• **Activity**
Report only the number of lines in the entries below that hold the word "Mülheim".

┌──

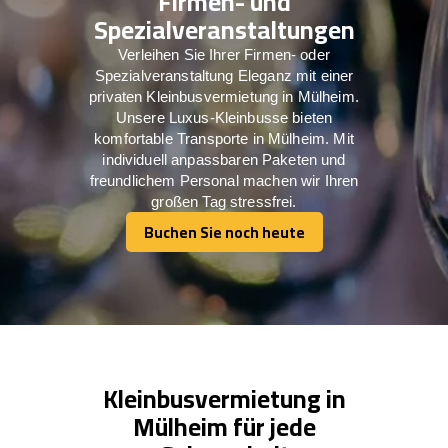
Firmen- und
Spezialveranstaltungen
Verleihen Sie Ihrer Firmen- oder
Spezialveranstaltung Eleganz mit einer
privaten Kleinbusvermietung in Mülheim.
Unsere Luxus-Kleinbusse bieten
komfortable Transporte in Mülheim. Mit
individuell anpassbaren Paketen und
freundlichem Personal machen wir Ihren
großen Tag stressfrei.
Buchen Sie noch heute
Buchen Sie noch heute
Kleinbusvermietung in
Mülheim für jede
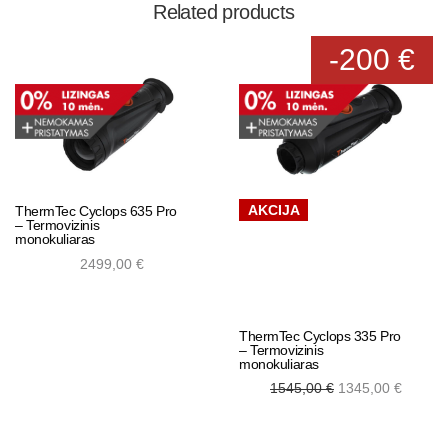
Related products
-200 €
AKCIJA
ThermTec Cyclops 635 Pro
– Termovizinis
monokuliaras
2499,00
€
ThermTec Cyclops 335 Pro
Add to cart
– Termovizinis
monokuliaras
Original
Curre
1545,00
€
1345,00
€
price was:
price 
1545,00 €.
1345,0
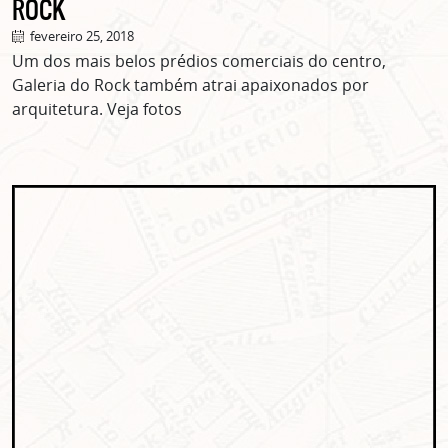
ROCK
Clique no botão abaixo para receber notícias sobre o
centro de São Paulo no seu email.
fevereiro 25, 2018
CLIQUE AQUI
Um dos mais belos prédios comerciais do centro,
não mostrar mais esse popup
Galeria do Rock também atrai apaixonados por
arquitetura. Veja fotos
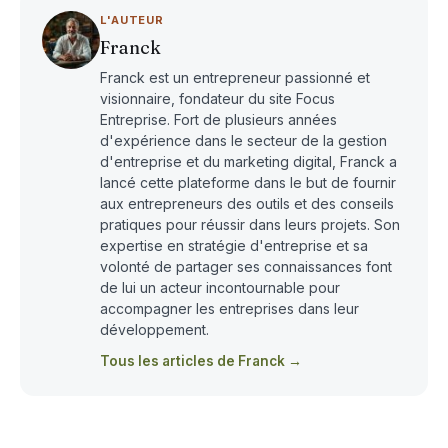
L'AUTEUR
Franck
Franck est un entrepreneur passionné et
visionnaire, fondateur du site Focus
Entreprise. Fort de plusieurs années
d'expérience dans le secteur de la gestion
d'entreprise et du marketing digital, Franck a
lancé cette plateforme dans le but de fournir
aux entrepreneurs des outils et des conseils
pratiques pour réussir dans leurs projets. Son
expertise en stratégie d'entreprise et sa
volonté de partager ses connaissances font
de lui un acteur incontournable pour
accompagner les entreprises dans leur
développement.
Tous les articles de Franck →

└──

• **Result of the task**
3